Teaching Large Language Models an Unseen Language on the Fly
Chen Zhang, Xiao Liu, Jiuheng Lin, Yansong Feng
TL;DR
This work addresses the challenge of enabling truly unseen, extremely low-resource languages to be learned by large language models through prompting alone. By introducing ZhuangBench and DiPMT++, it demonstrates that in-context learning with a dictionary and a small parallel corpus can yield meaningful translation capabilities for languages previously unsupported by LLMs.
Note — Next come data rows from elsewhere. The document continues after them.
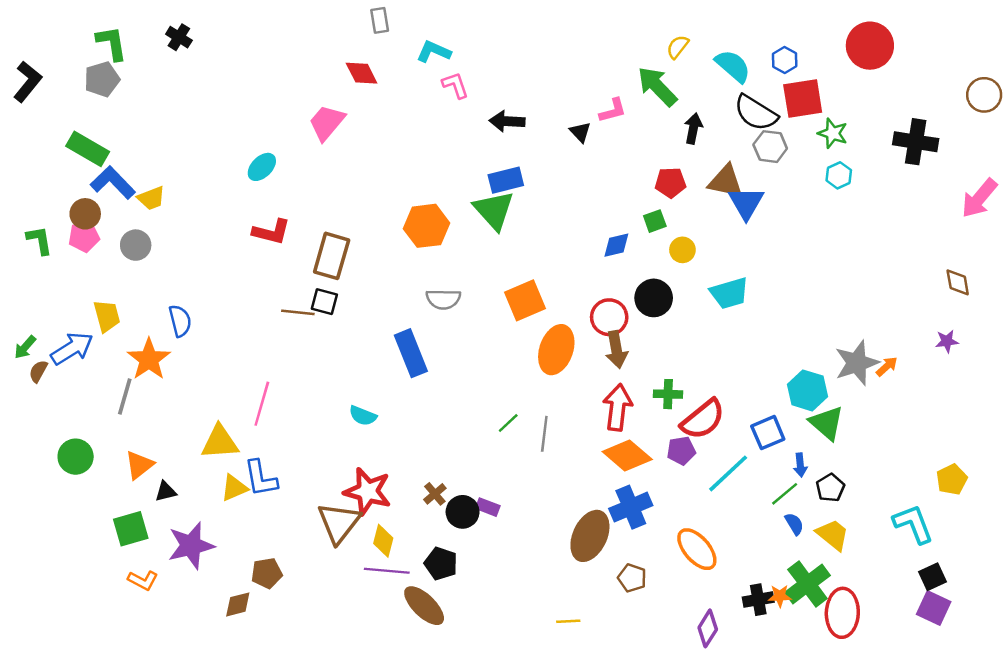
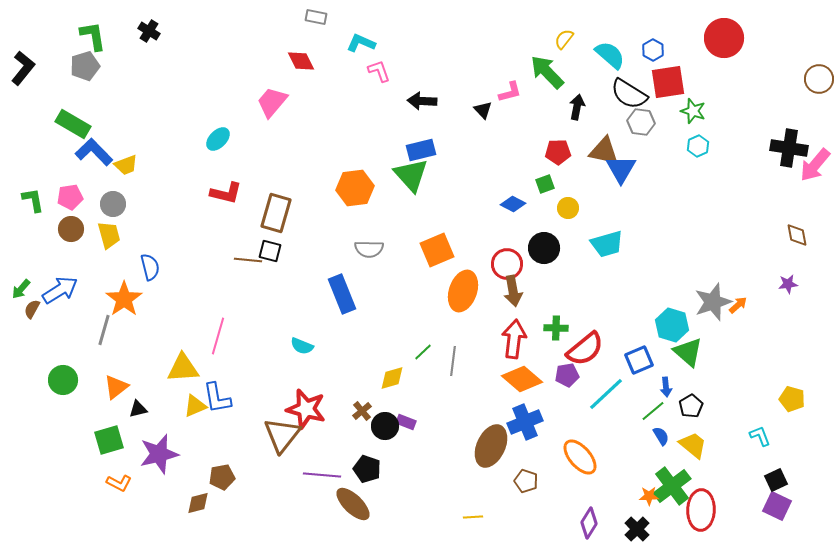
gray rectangle: (380, 20) -> (316, 17), turned -70
black cross: (916, 142) -> (789, 148), moved
brown circle: (85, 214) -> (71, 229), moved
blue diamond: (616, 245) -> (513, 204), turned 40
yellow trapezoid: (107, 316) -> (109, 235), moved
yellow pentagon: (952, 479) -> (792, 399), turned -30
cyan L-shape: (913, 524) -> (760, 436), size x0.6
yellow diamond: (383, 541) -> (392, 378), moved, turned 60
black cross: (758, 600) -> (637, 529), moved, turned -35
Key contributions include two boosting strategies—enhanced lexical coverage and syntactically-informed exemplars—and evidence that DiPMT++ also aids human translators, with implications for linguistic preservation. The results show significant improvements over baselines, particularly with larger models like GPT-4, and suggest a language-agnostic pathway for on-the-fly language learning in real-world, resource-constrained settings.
Abstract
Existing large language models struggle to support numerous low-resource languages, particularly the extremely low-resource ones, for which there is minimal training data available for effective parameter updating. We thus investigate whether LLMs can learn a new language on the fly solely through prompting. To study this question, we collect a research suite for Zhuang, a language supported by no LLMs currently. We introduce DiPMT++, a framework for adapting LLMs to unseen languages by in-context learning. Using a dictionary and 5K parallel sentences only, DiPMT++ significantly enhances the performance of GPT-4 from 0 to 16 BLEU for Chinese-to-Zhuang translation and achieves 32 BLEU for Zhuang-to-Chinese translation. We also validate the effectiveness of our framework on Kalamang, another unseen language. Furthermore, we demonstrate the practical utility of DiPMT++ in aiding humans in translating completely unseen languages, which could contribute to the preservation of linguistic diversity.